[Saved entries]
##############################
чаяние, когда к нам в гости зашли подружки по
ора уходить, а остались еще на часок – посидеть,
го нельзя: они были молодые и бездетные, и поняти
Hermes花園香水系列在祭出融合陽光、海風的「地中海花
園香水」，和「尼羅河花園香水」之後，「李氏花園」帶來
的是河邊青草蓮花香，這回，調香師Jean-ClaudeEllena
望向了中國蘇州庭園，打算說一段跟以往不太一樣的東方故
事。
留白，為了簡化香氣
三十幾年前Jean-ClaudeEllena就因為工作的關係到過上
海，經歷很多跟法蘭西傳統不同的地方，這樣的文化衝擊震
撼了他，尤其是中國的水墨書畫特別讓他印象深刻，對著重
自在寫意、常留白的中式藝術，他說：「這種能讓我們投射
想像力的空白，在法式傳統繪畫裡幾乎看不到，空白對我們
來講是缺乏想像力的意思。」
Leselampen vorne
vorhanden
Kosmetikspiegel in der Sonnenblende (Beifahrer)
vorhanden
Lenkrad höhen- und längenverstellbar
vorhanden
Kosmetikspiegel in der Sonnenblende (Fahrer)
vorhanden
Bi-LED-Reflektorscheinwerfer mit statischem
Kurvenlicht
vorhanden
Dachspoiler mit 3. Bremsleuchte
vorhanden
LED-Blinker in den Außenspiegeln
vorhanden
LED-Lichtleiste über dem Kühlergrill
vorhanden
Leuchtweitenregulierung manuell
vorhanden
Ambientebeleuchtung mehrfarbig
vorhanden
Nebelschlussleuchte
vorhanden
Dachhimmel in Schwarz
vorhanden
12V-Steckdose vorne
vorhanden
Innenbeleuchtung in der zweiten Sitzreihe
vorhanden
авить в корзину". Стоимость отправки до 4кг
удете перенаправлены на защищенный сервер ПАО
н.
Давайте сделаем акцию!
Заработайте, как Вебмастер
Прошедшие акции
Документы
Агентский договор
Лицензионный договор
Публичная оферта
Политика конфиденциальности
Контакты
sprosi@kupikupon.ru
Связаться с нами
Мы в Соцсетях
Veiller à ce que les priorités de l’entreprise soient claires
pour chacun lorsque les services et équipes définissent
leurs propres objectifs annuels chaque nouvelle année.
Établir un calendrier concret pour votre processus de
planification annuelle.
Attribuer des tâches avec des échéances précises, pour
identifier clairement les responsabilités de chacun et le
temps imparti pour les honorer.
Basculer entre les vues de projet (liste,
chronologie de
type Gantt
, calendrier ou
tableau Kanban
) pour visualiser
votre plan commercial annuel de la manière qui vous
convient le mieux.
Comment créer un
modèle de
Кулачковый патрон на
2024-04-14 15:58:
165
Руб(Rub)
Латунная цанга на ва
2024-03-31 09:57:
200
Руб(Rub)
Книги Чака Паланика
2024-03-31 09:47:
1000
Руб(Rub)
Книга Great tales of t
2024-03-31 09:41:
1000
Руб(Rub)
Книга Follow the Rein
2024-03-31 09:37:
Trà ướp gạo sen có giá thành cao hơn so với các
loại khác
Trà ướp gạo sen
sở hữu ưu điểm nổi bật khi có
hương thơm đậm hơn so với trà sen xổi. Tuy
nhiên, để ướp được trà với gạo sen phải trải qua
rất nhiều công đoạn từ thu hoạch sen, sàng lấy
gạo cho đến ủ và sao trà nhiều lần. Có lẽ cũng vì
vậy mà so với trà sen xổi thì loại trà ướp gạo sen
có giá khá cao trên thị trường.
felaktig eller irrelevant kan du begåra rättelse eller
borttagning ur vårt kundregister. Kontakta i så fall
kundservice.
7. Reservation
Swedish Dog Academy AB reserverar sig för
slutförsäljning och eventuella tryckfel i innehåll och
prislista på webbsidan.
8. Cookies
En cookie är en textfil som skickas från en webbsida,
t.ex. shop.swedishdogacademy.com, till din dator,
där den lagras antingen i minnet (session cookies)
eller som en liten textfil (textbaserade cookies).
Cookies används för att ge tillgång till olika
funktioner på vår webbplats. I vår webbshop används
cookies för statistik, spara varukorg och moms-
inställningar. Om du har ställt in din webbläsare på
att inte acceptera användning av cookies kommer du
##############################
● **Exercise objective**: Across the entries above, state how many lines include the string "textfil", with no other text.

● **Completed task**: 2